What it argues
John Lewis Gaddis wrote The Cold War: A New History as a short, synthetic account of the entire superpower conflict, from the end of World War II through the Soviet collapse in 1991. Gaddis is the field's most distinguished American historian, and this book reflects decades of primary research compressed into a readable narrative. It is not an archive-level scholarly work but an interpretive overview that is clear-eyed about what the Cold War was, why it persisted, and why it ended when it did.

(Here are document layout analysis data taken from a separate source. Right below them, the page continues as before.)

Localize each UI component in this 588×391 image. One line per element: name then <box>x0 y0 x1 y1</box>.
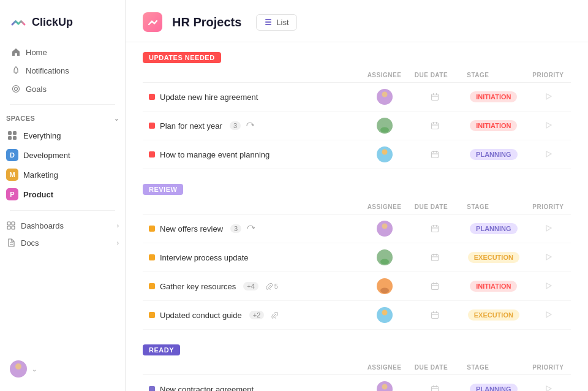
task-dot <box>149 151 155 158</box>
date-icon <box>415 311 455 319</box>
svg-rect-56 <box>431 313 438 319</box>
ready-table: ASSIGNEE DUE DATE STAGE PRIORITY New con… <box>143 360 571 391</box>
sidebar-item-notifications[interactable]: Notifications <box>5 61 120 80</box>
sidebar: ClickUp Home Notifications Goals S <box>0 0 126 391</box>
product-dot: P <box>6 188 18 200</box>
section-updates-label: UPDATES NEEDED <box>143 52 221 63</box>
svg-rect-8 <box>12 222 15 225</box>
project-icon <box>143 12 162 32</box>
svg-rect-16 <box>265 21 271 23</box>
table-row[interactable]: New offers review 3 <box>143 214 571 243</box>
user-avatar-img <box>10 360 27 378</box>
logo[interactable]: ClickUp <box>0 7 125 43</box>
svg-point-25 <box>380 127 389 133</box>
svg-point-54 <box>382 310 388 316</box>
spaces-section-header[interactable]: Spaces ⌄ <box>0 111 125 126</box>
home-icon <box>11 47 21 57</box>
section-review: REVIEW ASSIGNEE DUE DATE STAGE PRIORITY <box>143 184 571 330</box>
col-header-date-updates: DUE DATE <box>409 68 461 83</box>
divider-1 <box>10 104 115 105</box>
sidebar-item-everything[interactable]: Everything <box>0 126 125 145</box>
priority-icon <box>532 385 565 391</box>
user-avatar[interactable] <box>10 360 27 378</box>
docs-left: Docs <box>6 238 39 248</box>
spaces-label: Spaces <box>6 115 35 122</box>
svg-point-14 <box>13 371 23 377</box>
svg-point-18 <box>382 92 388 97</box>
svg-point-1 <box>13 86 20 93</box>
date-icon <box>415 121 455 130</box>
development-dot: D <box>6 149 18 161</box>
date-icon <box>415 224 455 233</box>
section-ready: READY ASSIGNEE DUE DATE STAGE PRIORITY <box>143 344 571 391</box>
avatar <box>377 89 393 105</box>
priority-icon <box>532 121 565 130</box>
table-row[interactable]: Interview process update <box>143 243 571 272</box>
view-list-button[interactable]: List <box>256 14 296 31</box>
task-dot <box>149 254 155 260</box>
section-ready-label: READY <box>143 344 180 355</box>
stage-badge: EXECUTION <box>468 252 519 263</box>
logo-text: ClickUp <box>32 16 73 29</box>
svg-point-60 <box>382 384 388 390</box>
sidebar-item-home[interactable]: Home <box>5 43 120 61</box>
sidebar-item-development[interactable]: D Development <box>0 145 125 165</box>
date-icon <box>415 93 455 101</box>
col-header-date-ready: DUE DATE <box>409 360 461 375</box>
task-name: How to manage event planning <box>160 150 270 159</box>
sidebar-nav: Home Notifications Goals <box>0 43 125 98</box>
docs-icon <box>6 238 16 248</box>
task-dot <box>149 226 155 232</box>
table-row[interactable]: Plan for next year 3 <box>143 112 571 140</box>
svg-rect-20 <box>431 94 438 101</box>
sidebar-item-notifications-label: Notifications <box>26 66 69 75</box>
svg-rect-9 <box>7 226 10 229</box>
priority-icon <box>532 150 565 159</box>
sidebar-item-everything-label: Everything <box>23 131 61 140</box>
table-row[interactable]: New contractor agreement <box>143 375 571 392</box>
dashboards-label: Dashboards <box>21 221 64 230</box>
sidebar-item-docs[interactable]: Docs › <box>0 234 125 251</box>
spaces-chevron: ⌄ <box>114 115 119 122</box>
table-row[interactable]: Updated conduct guide +2 <box>143 301 571 330</box>
svg-rect-7 <box>7 222 10 225</box>
table-row[interactable]: How to manage event planning <box>143 140 571 169</box>
col-header-priority-ready: PRIORITY <box>526 360 571 375</box>
svg-point-30 <box>382 150 388 155</box>
svg-point-37 <box>380 230 389 236</box>
table-row[interactable]: Update new hire agreement <box>143 83 571 112</box>
user-menu-chevron: ⌄ <box>32 366 37 373</box>
avatar <box>377 146 393 162</box>
col-header-name-updates <box>143 68 361 83</box>
table-row[interactable]: Gather key resources +4 5 <box>143 272 571 301</box>
svg-point-43 <box>380 259 389 265</box>
sidebar-item-goals[interactable]: Goals <box>5 80 120 98</box>
view-list-label: List <box>276 18 288 27</box>
task-dot <box>149 283 155 289</box>
avatar <box>377 278 393 294</box>
stage-badge: PLANNING <box>470 223 517 234</box>
docs-label: Docs <box>21 238 39 248</box>
main-header: HR Projects List <box>126 0 588 42</box>
avatar <box>377 307 393 323</box>
sidebar-item-dashboards[interactable]: Dashboards › <box>0 217 125 234</box>
svg-point-24 <box>382 121 388 126</box>
sidebar-item-product[interactable]: P Product <box>0 184 125 204</box>
bell-icon <box>11 66 21 75</box>
stage-badge: INITIATION <box>470 281 517 292</box>
sidebar-item-marketing[interactable]: M Marketing <box>0 165 125 184</box>
recur-icon <box>246 224 255 233</box>
stage-badge: INITIATION <box>470 120 517 131</box>
attach-info <box>271 312 278 319</box>
svg-rect-4 <box>13 131 17 135</box>
stage-badge: EXECUTION <box>468 309 519 321</box>
docs-chevron: › <box>117 240 119 246</box>
col-header-priority-review: PRIORITY <box>526 200 571 214</box>
priority-icon <box>532 311 565 319</box>
avatar <box>377 249 393 265</box>
task-badge: 3 <box>230 224 241 233</box>
svg-rect-6 <box>13 136 17 140</box>
svg-rect-5 <box>8 136 12 140</box>
task-name: Gather key resources <box>160 282 236 291</box>
sidebar-item-goals-label: Goals <box>26 85 47 94</box>
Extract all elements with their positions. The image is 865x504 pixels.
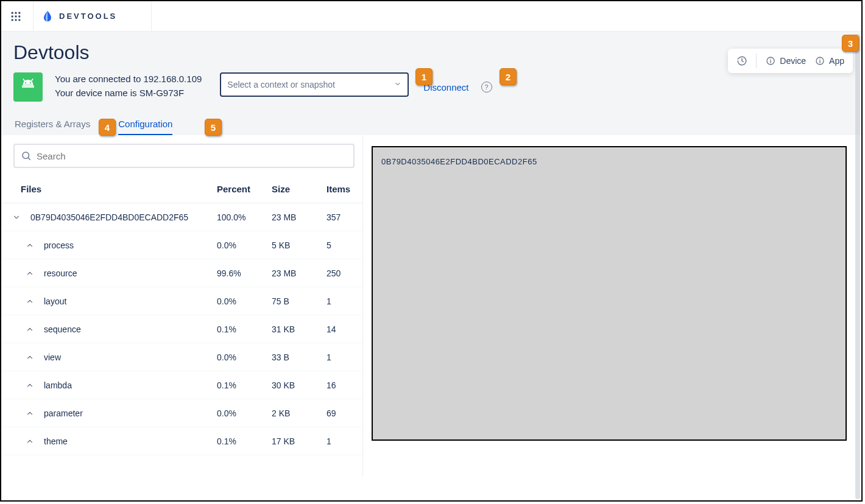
connection-line-2: Your device name is SM-G973F <box>55 86 202 100</box>
table-row[interactable]: lambda 0.1% 30 KB 16 <box>1 371 362 399</box>
svg-point-5 <box>18 15 20 17</box>
chevron-up-icon[interactable] <box>23 267 37 280</box>
row-name: theme <box>44 436 68 446</box>
row-size: 30 KB <box>272 380 327 390</box>
brand[interactable]: DEVTOOLS <box>41 10 117 23</box>
info-icon <box>765 55 776 66</box>
divider <box>756 54 757 68</box>
brand-logo-icon <box>41 10 54 23</box>
svg-point-2 <box>18 12 20 13</box>
row-size: 31 KB <box>272 324 327 334</box>
tabs: Registers & Arrays Configuration <box>15 119 849 135</box>
row-percent: 0.0% <box>217 296 272 306</box>
row-items: 357 <box>327 212 363 222</box>
row-name: resource <box>44 268 77 278</box>
table-row[interactable]: view 0.0% 33 B 1 <box>1 343 362 371</box>
table-row[interactable]: sequence 0.1% 31 KB 14 <box>1 315 362 343</box>
app-info-button[interactable]: App <box>814 55 844 66</box>
row-size: 23 MB <box>272 212 327 222</box>
row-name: layout <box>44 296 66 306</box>
row-percent: 0.1% <box>217 324 272 334</box>
col-size: Size <box>272 184 327 194</box>
disconnect-link[interactable]: Disconnect <box>423 82 468 93</box>
app-launcher-icon[interactable] <box>6 7 26 26</box>
chevron-up-icon[interactable] <box>23 239 37 252</box>
search-input-wrap[interactable] <box>13 144 355 168</box>
chevron-down-icon[interactable] <box>10 211 23 224</box>
page-title: Devtools <box>13 41 849 64</box>
table-row-root[interactable]: 0B79D4035046E2FDD4BD0ECADD2F65 100.0% 23… <box>1 203 362 231</box>
connection-line-1: You are connected to 192.168.0.109 <box>55 72 202 86</box>
table-row[interactable]: theme 0.1% 17 KB 1 <box>1 427 362 455</box>
table-row[interactable]: resource 99.6% 23 MB 250 <box>1 259 362 287</box>
row-name: view <box>44 352 61 362</box>
tab-registers[interactable]: Registers & Arrays <box>15 119 90 135</box>
preview-title: 0B79D4035046E2FDD4BD0ECADD2F65 <box>381 157 837 166</box>
help-icon[interactable]: ? <box>481 82 492 93</box>
info-icon <box>814 55 825 66</box>
row-percent: 0.0% <box>217 408 272 418</box>
svg-point-11 <box>25 82 26 83</box>
row-name: process <box>44 240 74 250</box>
device-info-button[interactable]: Device <box>765 55 806 66</box>
svg-point-12 <box>30 82 31 83</box>
col-files: Files <box>10 184 217 194</box>
header-area: Devtools You are connected to 192.168.0.… <box>1 32 861 135</box>
chevron-up-icon[interactable] <box>23 379 37 392</box>
table-row[interactable]: parameter 0.0% 2 KB 69 <box>1 399 362 427</box>
row-items: 16 <box>327 380 363 390</box>
divider <box>33 1 34 32</box>
row-items: 250 <box>327 268 363 278</box>
android-icon <box>13 72 43 102</box>
row-items: 69 <box>327 408 363 418</box>
brand-name: DEVTOOLS <box>59 12 117 21</box>
app-label: App <box>829 56 844 66</box>
topbar: DEVTOOLS <box>1 1 861 32</box>
connection-row: You are connected to 192.168.0.109 Your … <box>13 72 849 102</box>
svg-point-18 <box>819 58 821 60</box>
table-row[interactable]: layout 0.0% 75 B 1 <box>1 287 362 315</box>
col-items: Items <box>327 184 363 194</box>
row-percent: 0.1% <box>217 380 272 390</box>
table-header: Files Percent Size Items <box>1 175 362 203</box>
row-size: 75 B <box>272 296 327 306</box>
history-button[interactable] <box>736 55 747 66</box>
scrollbar[interactable] <box>855 34 860 499</box>
connection-text: You are connected to 192.168.0.109 Your … <box>55 72 202 100</box>
row-percent: 0.1% <box>217 436 272 446</box>
chevron-up-icon[interactable] <box>23 323 37 336</box>
row-name: parameter <box>44 408 83 418</box>
right-pane: 0B79D4035046E2FDD4BD0ECADD2F65 <box>363 135 861 476</box>
context-select[interactable]: Select a context or snapshot <box>220 72 409 97</box>
left-pane: Files Percent Size Items 0B79D4035046E2F… <box>1 135 363 476</box>
chevron-up-icon[interactable] <box>23 295 37 308</box>
chevron-up-icon[interactable] <box>23 351 37 364</box>
chevron-up-icon[interactable] <box>23 435 37 448</box>
row-name: lambda <box>44 380 72 390</box>
body: Files Percent Size Items 0B79D4035046E2F… <box>1 135 861 476</box>
chevron-up-icon[interactable] <box>23 407 37 420</box>
row-items: 1 <box>327 296 363 306</box>
action-card: Device App <box>728 49 853 73</box>
tab-configuration[interactable]: Configuration <box>118 119 172 135</box>
row-percent: 99.6% <box>217 268 272 278</box>
table-row[interactable]: process 0.0% 5 KB 5 <box>1 231 362 259</box>
svg-point-0 <box>12 12 13 13</box>
divider <box>151 1 152 32</box>
svg-point-15 <box>770 58 771 60</box>
chevron-down-icon <box>394 80 401 89</box>
svg-point-19 <box>23 152 29 159</box>
row-size: 5 KB <box>272 240 327 250</box>
row-size: 23 MB <box>272 268 327 278</box>
row-items: 5 <box>327 240 363 250</box>
row-percent: 0.0% <box>217 240 272 250</box>
search-input[interactable] <box>37 151 347 161</box>
row-name: 0B79D4035046E2FDD4BD0ECADD2F65 <box>30 212 188 222</box>
col-percent: Percent <box>217 184 272 194</box>
svg-point-4 <box>15 15 16 17</box>
row-items: 14 <box>327 324 363 334</box>
svg-point-3 <box>12 15 13 17</box>
row-size: 2 KB <box>272 408 327 418</box>
row-size: 33 B <box>272 352 327 362</box>
context-select-placeholder: Select a context or snapshot <box>227 80 335 89</box>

Gaddis's central argument is that the Cold War's long peace — no direct military confrontation between the superpowers — was not inevitable. It was maintained by deterrence, by accidents of personality and restraint on both sides, and by the very real fear that nuclear war would be unsurvivable for both societies. The book gives serious weight to individual leaders: Stalin's paranoia, Eisenhower's strategic caution, Kennedy's management of the Cuban Missile Crisis, Reagan's conviction that the Soviet system was internally rotting.
What it gets right
- 1.
The Cold War's long peace depended on nuclear deterrence, but also on the restraint of specific leaders at critical moments — particularly during the Cuban Missile Crisis and the Able Archer 83 scare.
- 2.
Both superpowers were genuinely driven by universalist ideological missions, not just power competition. Understanding the Cold War requires taking those beliefs seriously.
- 3.
Stalin's postwar foreign policy was shaped as much by paranoia and domestic insecurity as by ideological expansionism. The pattern persisted through successive Soviet leaders.
What it covers
Who wrote it
John Lewis Gaddis is a professor of military and naval history at Yale University and the foremost American historian of the Cold War. He is the author of The United States and the Origins of the Cold War, Strategies of Containment, The Long Peace, and the Pulitzer Prize-winning biography George F. Kennan: An American Life. He served as an official historian for the United States Strategic Bombing Survey and has advised multiple administrations on national security history. His work is notable for its synthesis of archival research with accessible, argument-driven prose.